Repeated referrals to children's services in England

Internal description

KTA / IAA (Research) [KTA / IAA R]

Description

This project was carried out in 2016 and is a collaboration between the University of Manchester and the Department for Education.

This study sought to disentangle the phenomenon of repeated referrals to Children's Services in England. More specifically, we analised the characteristics and factors underlying the propensity of children who were referred to Local Authorities' Children’s Services in the financial year 2010/11 to have multiple referrals until the end of the financial year 2015/16. This was achieved by constructing a bespoke longitudinal database from the datasets of 6 years of the Children in Need (CiN) annual census collected by the Department for Education.

This longitudinal study is the first of its kind. This was the first time that a longitudinal CiN dataset was built and the first time that children in need were individually followed up for such a long period.

It was found that after 6 years, over half (55%) the children who were referred to Children’s Services returned to the system at least once, controlling for children who became ineligible by turning 18 by the end of each CiN Census period (financial years). This re-referral rate varies widely across local authorities, between 7% and 63%.

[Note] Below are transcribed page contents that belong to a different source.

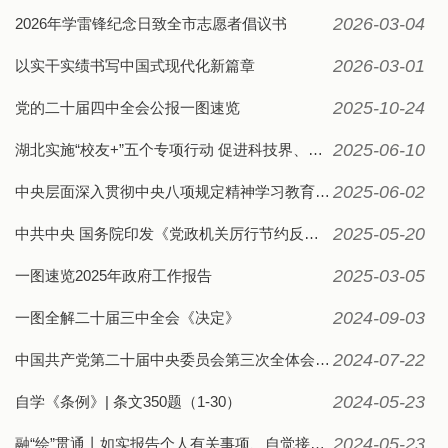
2026-03-04
2026年学雷锋纪念日致全市志愿者倡议书
2026-03-01
以实干实绩书写中国式现代化新篇章
2025-10-24
党的二十届四中全会公报一图速览
2025-06-10
湖北实施“校友+”五个专项行动 促进科技界、产业界、金融界等各类资源要素在湖北聚集
2025-06-02
中央层面深入贯彻中央八项规定精神学习教育工作专班、中央纪委办公厅公开通报2起党员干部违规吃喝严重违反中央八项规定精神典型问题
2025-05-20
中共中央 国务院印发《党政机关厉行节约反对浪费条例》
2025-03-05
一图速览2025年政府工作报告
2024-09-03
一图全解二十届三中全会《决定》
2024-07-22
中国共产党第二十届中央委员会第三次全体会议公报
2024-05-23
自学《条例》| 条文350题（1-30）
2024-05-23
融“绘”贯通丨如实报告个人有关事项、自觉接受组织监督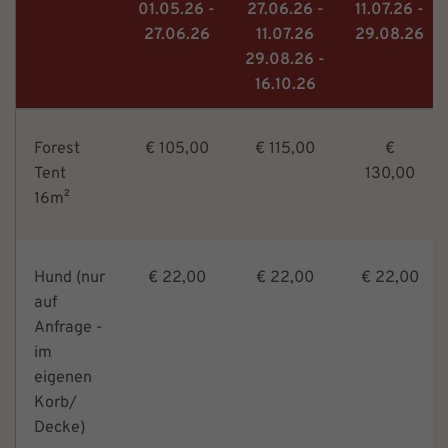
01.05.26 -
27.06.26 -
11.07.26 -
27.06.26
11.07.26
29.08.26
29.08.26 -
16.10.26
Forest
€ 105,00
€ 115,00
€
Tent
130,00
16m²
Hund (nur
€ 22,00
€ 22,00
€ 22,00
auf
Anfrage -
im
eigenen
Korb/
Decke)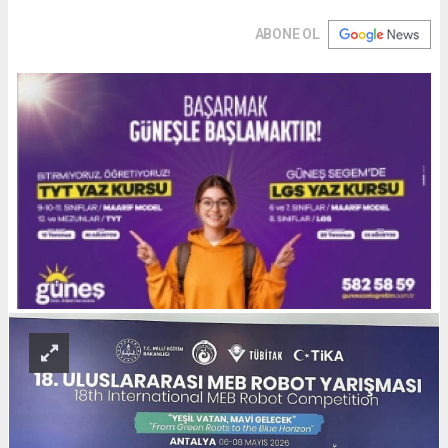
ABONE OL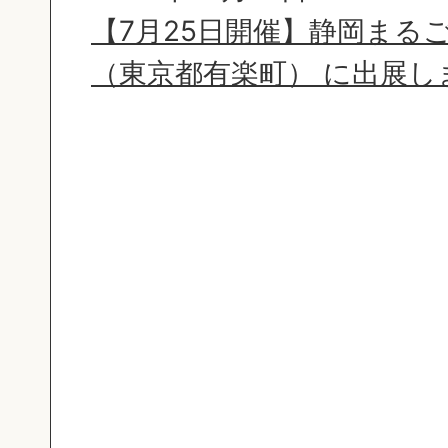
【7月25日開催】静岡まる
（東京都有楽町） に出展し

The analysis of a series of individual characteristics determined that an increased
likelihood of re-referral is associated with younger children; females; disabled children; children initially stepped down as needing no further action; children referred initially for abuse or neglect, parental disability or illness, family in acute distress, family dysfunction or socially unacceptable behaviour. Meanwhile, at the area level, an increased likelihood of re-referral was found in local authorities with more than 10 children in need per social worker and a referral rate per 10,000 children above average (national median of 550).

This ground-breaking work was continued by the Department for Education and forms part of the "Review of children in need" which was completed in June 2019.

Key findings

- Over half (55%) the children who were referred to Children’s Services returned to the system at least once within a period of 6 years.

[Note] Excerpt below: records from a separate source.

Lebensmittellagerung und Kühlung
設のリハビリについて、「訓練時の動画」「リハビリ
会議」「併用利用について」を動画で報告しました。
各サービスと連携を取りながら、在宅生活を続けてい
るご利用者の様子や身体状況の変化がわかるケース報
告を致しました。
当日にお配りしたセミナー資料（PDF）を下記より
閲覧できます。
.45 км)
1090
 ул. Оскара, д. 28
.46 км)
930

- Re-referral rates vary widely across local authorities, between 7% and 63%.

- Increased re-referral rates for: younger children; females; disabled children; children initially stepped down as needing no further action; children referred initially for abuse or neglect, parental disability or illness, family in acute distress, family dysfunction, socially unacceptable behaviour.

- Increased re-referral rates in local authorities with more than 10 children in need per social worker and a referral rate per 10,000 children above the national median of 550.